Le In, avec sa programmation très encadrée, invite de grands noms du théâtre contemporain. Il commande souvent des créations ambitieuses, parfois déconcertantes. Il attire un public fidèle, averti, souvent venu de loin. Le Off, lui, est un bouillonnement permanent : plus de 1 500 spectacles, des salles de 20 à 200 places, une liberté totale des genres et des styles. Les spectateurs y picorent, prennent des risques, découvrent des pépites.

Aujourd’hui, beaucoup d’artistes circulent entre les deux festivals au cours de leur carrière. Certains passent du Off au In, d’autres font le chemin inverse. La frontière s’est assouplie, même si les modèles restent très différents.

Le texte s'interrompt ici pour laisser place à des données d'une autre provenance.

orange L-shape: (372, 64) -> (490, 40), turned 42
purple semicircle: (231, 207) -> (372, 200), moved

Un miroir des enjeux du théâtre contemporain

Ce face-à-face entre le In et le Off dit beaucoup de notre rapport au théâtre, à la culture, à la création. Le In symbolise une forme de théâtre pensé dans la durée, porté par des institutions, ancré dans une certaine vision de l’art. Le Off, à l’inverse, incarne l’urgence de jouer, l’envie de créer coûte que coûte, même sans réseau, sans moyens, sans reconnaissance immédiate.

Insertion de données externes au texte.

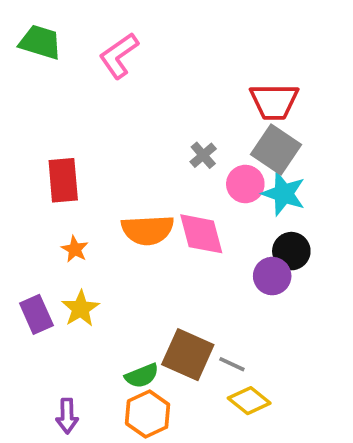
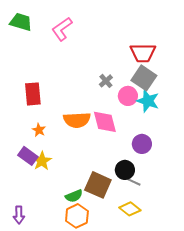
black circle: (291, 251) -> (125, 170), moved
purple rectangle: (36, 314) -> (28, 156), moved, turned -30
gray line: (232, 364) -> (134, 182), moved
purple arrow: (67, 416) -> (19, 215), moved

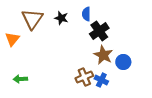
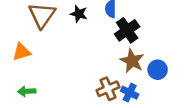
orange triangle: (12, 39) -> (22, 52), moved, turned 35

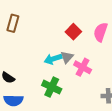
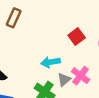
gray triangle: (67, 57) -> (64, 79), moved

Mais cette liberté a un prix. Les artistes du Off prennent souvent des risques financiers importants. Beaucoup y laissent de l’argent, parfois même leur équilibre. La précarité est une réalité. La profession s’interroge : comment préserver la richesse du Off sans l’épuiser ? Comment garantir que la diversité des formes ne se fasse pas au détriment des conditions de travail ? Le débat est ouvert.

Un futur à réinventer ensemble

Alors que les grandes institutions culturelles sont bousculées, que les modèles économiques évoluent, la relation entre le In et le Off reste plus actuelle que jamais. Elle interroge : qu’est-ce qu’un théâtre vivant aujourd’hui ? Un théâtre pensé en laboratoire ? Un théâtre de rue, de proximité ? Un théâtre qui dérange, ou qui rassemble ? À Avignon, chaque été, ces questions ne sont pas théoriques : elles se vivent, elles se jouent.

Peut-être est-ce là la véritable force de ce double festival : tenir ensemble deux pôles, deux énergies, deux façons d’aimer le théâtre. L’un ne va plus sans l’autre. Et c’est cette tension créative, parfois inconfortable, qui continue de faire d’Avignon le cœur battant du spectacle vivant en France.